Don't have an easy answer for you Coach, although it becomes a checklist for areas you should have discussions.
I know that in my R with Mrs. Thinker, all three were areas we avoided talking about - each for our own reasons. My root cause issue was a joint inability to have open dialogs on difficult topics - that is what we need to address.
@Sara, I agree that this is not the time for big discussions, but is a great time for small steps. I had a short discussion with W this afternoon where she again complained about the burden the family financial mgmt puts on her while she is also simultaneously a SAHM and trying to get her career restarted (evenings and weekends). Right now I think she would really appreciate the help and the sharing of responsibility. Point taken however - avoid the big discussions for now.
Me 42, W 39, S8, S6, S2 M 11y, A & ILYBNILWY 11/08 Walking away from a bad situation.
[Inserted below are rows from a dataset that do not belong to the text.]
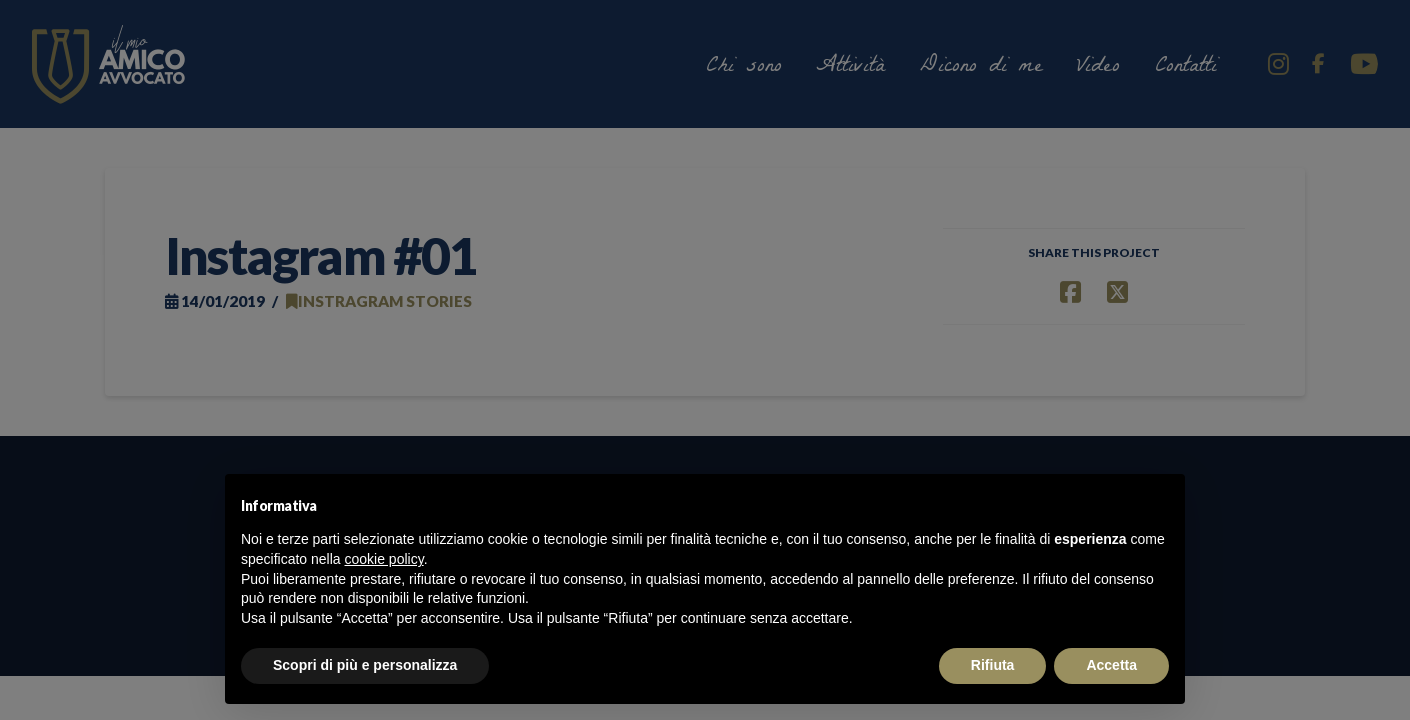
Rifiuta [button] (993, 665)
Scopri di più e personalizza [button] (365, 665)
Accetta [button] (1111, 665)
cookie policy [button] (384, 559)
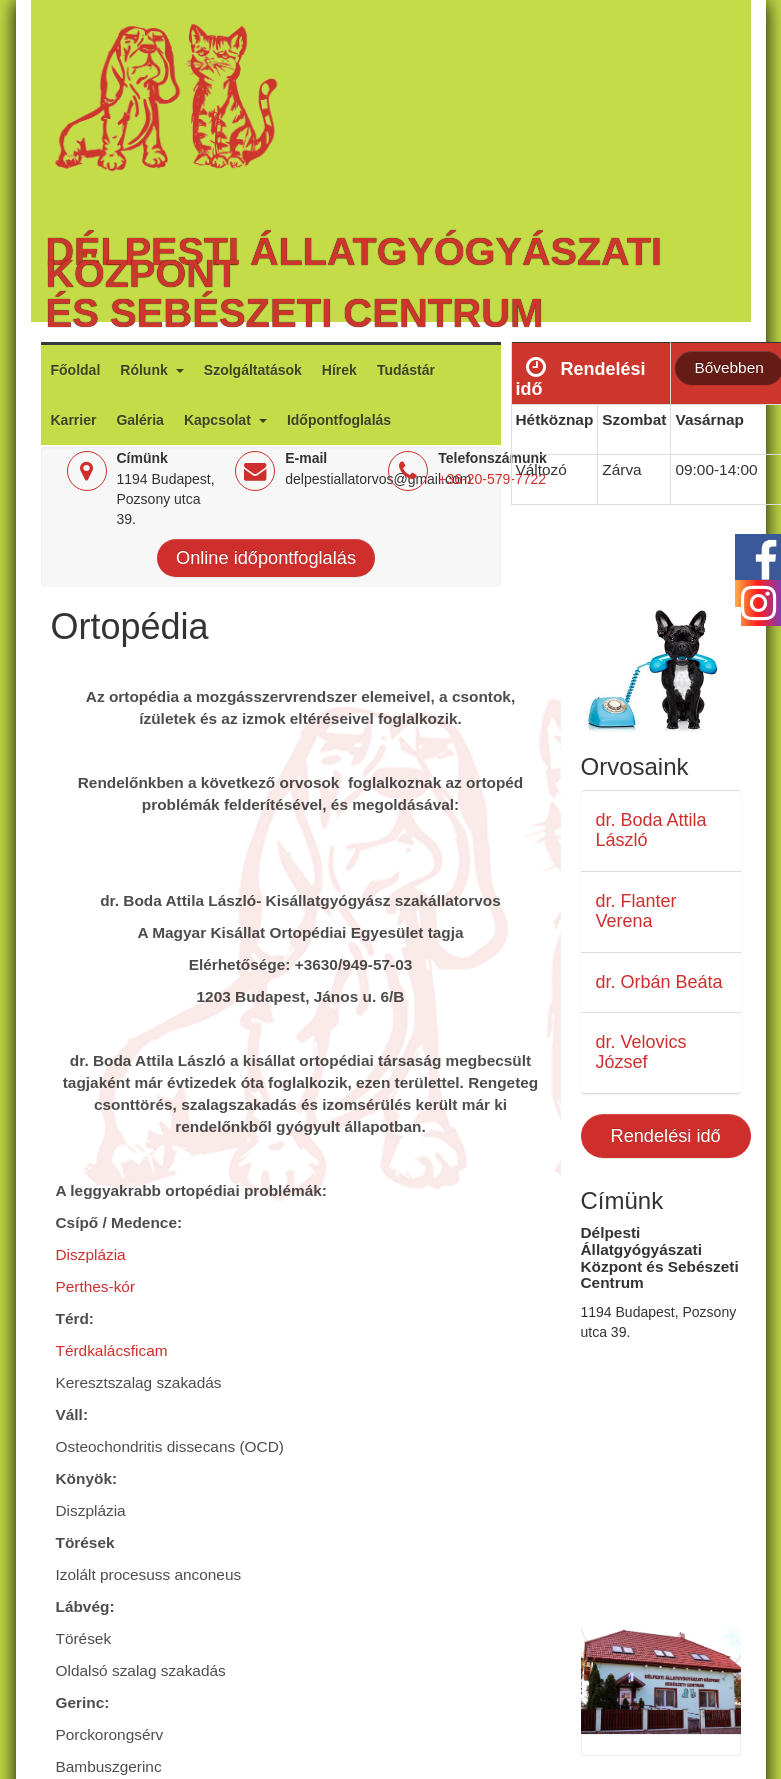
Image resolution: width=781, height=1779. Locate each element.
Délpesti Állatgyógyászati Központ (354, 262)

Sitting here cracking up while reading Stosny & Love's "How to Improve Your Marriage Without Talking About It". The first chapters are ringing so true that I have to either laugh or cry, and I chose the former.
Between crisis sessions at work I spent some time clearing up some of our household bills that have been waiting on me - starting to TCB a bit better.
Me 42, W 39, S8, S6, S2 M 11y, A & ILYBNILWY 11/08 Walking away from a bad situation.